### WHAT TO WORK ON:
Which lines below fall between the one containing "ΑΠΑΙΤΟΥΜΕΝΑ" and the one containing "μέση βαθμολογία του τί"? Repeat them exactly, counting both of those lines, and add nothing else.
───── SUPPLIED ENTRIES
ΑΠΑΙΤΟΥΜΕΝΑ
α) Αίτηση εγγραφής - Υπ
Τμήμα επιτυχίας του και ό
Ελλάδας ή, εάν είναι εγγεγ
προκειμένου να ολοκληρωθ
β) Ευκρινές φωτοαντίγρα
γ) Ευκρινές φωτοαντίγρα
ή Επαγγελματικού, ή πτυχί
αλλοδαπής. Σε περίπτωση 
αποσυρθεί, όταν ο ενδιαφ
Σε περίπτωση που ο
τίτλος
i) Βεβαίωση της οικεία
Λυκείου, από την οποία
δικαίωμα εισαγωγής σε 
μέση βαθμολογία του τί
──────────
───── SUPPLIED ENTRIES
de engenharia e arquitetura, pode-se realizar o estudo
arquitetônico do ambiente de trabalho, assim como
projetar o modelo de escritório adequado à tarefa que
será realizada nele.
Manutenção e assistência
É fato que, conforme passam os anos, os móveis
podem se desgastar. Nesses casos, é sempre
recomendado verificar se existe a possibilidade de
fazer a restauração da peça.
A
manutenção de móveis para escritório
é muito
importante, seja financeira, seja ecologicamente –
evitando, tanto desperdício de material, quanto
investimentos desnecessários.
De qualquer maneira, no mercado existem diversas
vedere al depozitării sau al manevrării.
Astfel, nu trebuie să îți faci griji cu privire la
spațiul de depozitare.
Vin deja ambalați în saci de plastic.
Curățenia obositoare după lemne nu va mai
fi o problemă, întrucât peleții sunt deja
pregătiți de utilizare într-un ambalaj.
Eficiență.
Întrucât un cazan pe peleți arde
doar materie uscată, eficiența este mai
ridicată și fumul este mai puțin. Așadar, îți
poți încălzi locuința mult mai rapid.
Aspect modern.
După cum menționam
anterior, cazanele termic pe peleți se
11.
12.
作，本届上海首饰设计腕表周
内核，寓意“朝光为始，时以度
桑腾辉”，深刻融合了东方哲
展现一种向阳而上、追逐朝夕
──────────
### EXPECTED ANSWER:
ΑΠΑΙΤΟΥΜΕΝΑ
α) Αίτηση εγγραφής - Υπ
Τμήμα επιτυχίας του και ό
Ελλάδας ή, εάν είναι εγγεγ
προκειμένου να ολοκληρωθ
β) Ευκρινές φωτοαντίγρα
γ) Ευκρινές φωτοαντίγρα
ή Επαγγελματικού, ή πτυχί
αλλοδαπής. Σε περίπτωση 
αποσυρθεί, όταν ο ενδιαφ
Σε περίπτωση που ο
τίτλος
i) Βεβαίωση της οικεία
Λυκείου, από την οποία
δικαίωμα εισαγωγής σε 
μέση βαθμολογία του τί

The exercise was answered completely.